From 1ec86bd38dae69efb0814cf13125bde00b7d02c9 Mon Sep 17 00:00:00 2001
From: dgtlmoon <dgtlmoon@gmail.com>
Date: Thu, 8 May 2025 18:09:47 +0200
Subject: [PATCH 1/2] Revert multiprocess memory management, was unreliable
 under high concurrency

---
 changedetectionio/html_tools.py               | 19 +++++--------------
 .../tests/test_history_consistency.py         |  5 ++---
 2 files changed, 7 insertions(+), 17 deletions(-)
diff --git a/changedetectionio/html_tools.py b/changedetectionio/html_tools.py
index ddd5cbef..19c83b94 100644
--- a/changedetectionio/html_tools.py
+++ b/changedetectionio/html_tools.py
@@ -436,7 +436,10 @@ def cdata_in_document_to_text(html_content: str, render_anchor_tag_content=False
     return re.sub(pattern, repl, html_content)
 
 
-def html_to_text_sub_worker(conn, html_content: str, render_anchor_tag_content=False, is_rss=False):
+
+
+# NOTE!! ANYTHING LIBXML, HTML5LIB ETC WILL CAUSE SOME SMALL MEMORY LEAK IN THE LOCAL "LIB" IMPLEMENTATION OUTSIDE PYTHON
+def html_to_text(html_content: str, render_anchor_tag_content=False, is_rss=False):
 
     from inscriptis import get_text
     from inscriptis.model.config import ParserConfig
@@ -472,19 +475,7 @@ def html_to_text_sub_worker(conn, html_content: str, render_anchor_tag_content=F
         html_content = re.sub(r'</title>', r'</h1>', html_content)
 
     text_content = get_text(html_content, config=parser_config)

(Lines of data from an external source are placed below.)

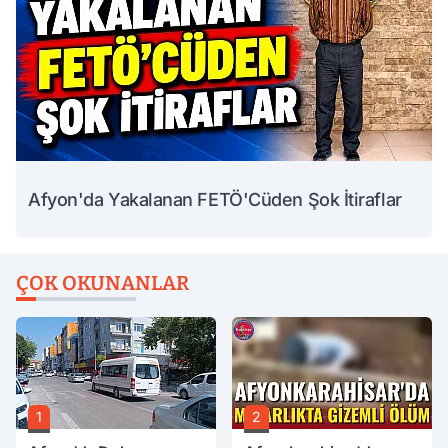
Afyon'da Yakalanan FETÖ'Cüden Şok İtiraflar
ÇOK OKUNANLAR
1
2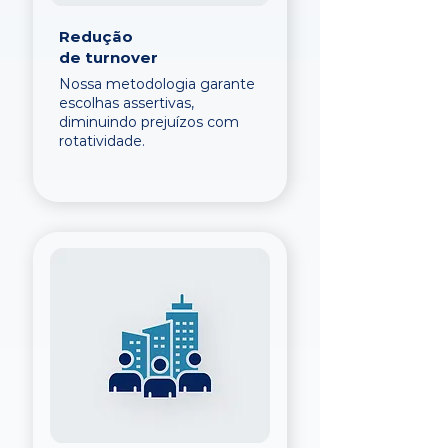
Redução
de turnover
Nossa metodologia garante
escolhas assertivas,
diminuindo prejuízos com
rotatividade.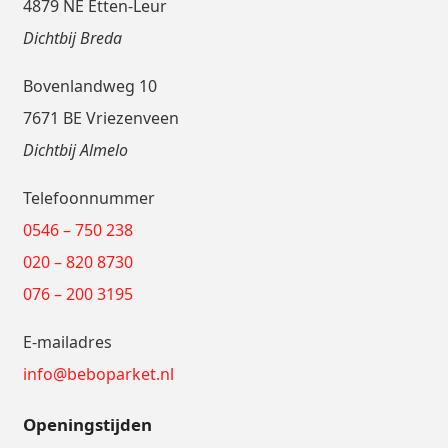
4879 NE Etten-Leur
Dichtbij Breda
Bovenlandweg 10
7671 BE Vriezenveen
Dichtbij Almelo
Telefoonnummer
0546 – 750 238
020 – 820 8730
076 – 200 3195
E-mailadres
info@beboparket.nl
Openingstijden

-    conn.send(text_content)
-    conn.close()
-
-# NOTE!! ANYTHING LIBXML, HTML5LIB ETC WILL CAUSE SOME SMALL MEMORY LEAK IN THE LOCAL "LIB" IMPLEMENTATION OUTSIDE PYTHON
-def html_to_text(html_content: str, render_anchor_tag_content=False, is_rss=False):
-    from multiprocessing import Process, Pipe
-
-    parent_conn, child_conn = Pipe()
-    p = Process(target=html_to_text_sub_worker, args=(child_conn, html_content, render_anchor_tag_content, is_rss))
-    p.start()
-    text = parent_conn.recv()
-    p.join()
-    return text
+    return text_content
 
 # Does LD+JSON exist with a @type=='product' and a .price set anywhere?

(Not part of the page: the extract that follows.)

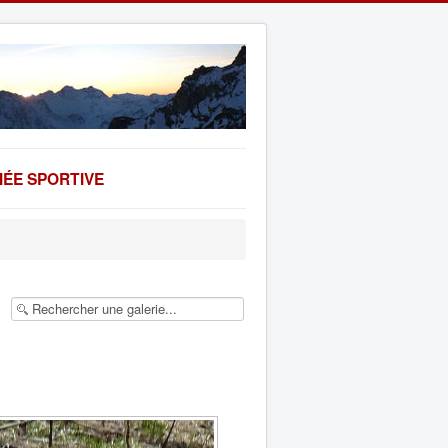
ÉE SPORTIVE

 def has_ldjson_product_info(content):
diff --git a/changedetectionio/tests/test_history_consistency.py b/changedetectionio/tests/test_history_consistency.py
index 13943f6a..8e9335a8 100644
--- a/changedetectionio/tests/test_history_consistency.py
+++ b/changedetectionio/tests/test_history_consistency.py
@@ -58,8 +58,8 @@ def test_consistent_history(client, live_server, measure_memory_usage):
             assert len(tmp_history) == 1, "History.txt should contain 1 line"
 
         # Should be two files,. the history.txt , and the snapshot.txt
-        files_in_watch_dir = os.listdir(os.path.join(live_server.app.config['DATASTORE'].datastore_path,
-                                                     w))

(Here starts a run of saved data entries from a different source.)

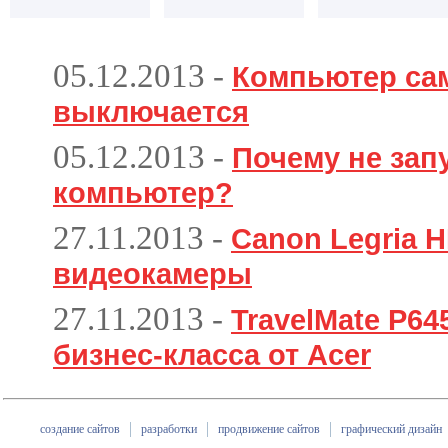
05.12.2013
-
Компьютер са
выключается
05.12.2013
-
Почему не зап
компьютер?
27.11.2013
-
Canon Legria H
видеокамеры
27.11.2013
-
TravelMate P6
бизнес-класса от Acer
создание сайтов
разработки
продвижение сайтов
графический дизайн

+        files_in_watch_dir = os.listdir(os.path.join(live_server.app.config['DATASTORE'].datastore_path, w))
+
         # Find the snapshot one
         for fname in files_in_watch_dir:
             if fname != 'history.txt' and 'html' not in fname:
@@ -75,7 +75,6 @@ def test_consistent_history(client, live_server, measure_memory_usage):
 
         assert len(files_in_watch_dir) == 3, "Should be just three files in the dir, html.br snapshot, history.txt and the extracted text snapshot"
 
-
     json_db_file = os.path.join(live_server.app.config['DATASTORE'].datastore_path, 'url-watches.json')
     with open(json_db_file, 'r') as f:
         assert '"default"' not in f.read(), "'default' probably shouldnt be here, it came from when the 'default' Watch vars were accidently being saved"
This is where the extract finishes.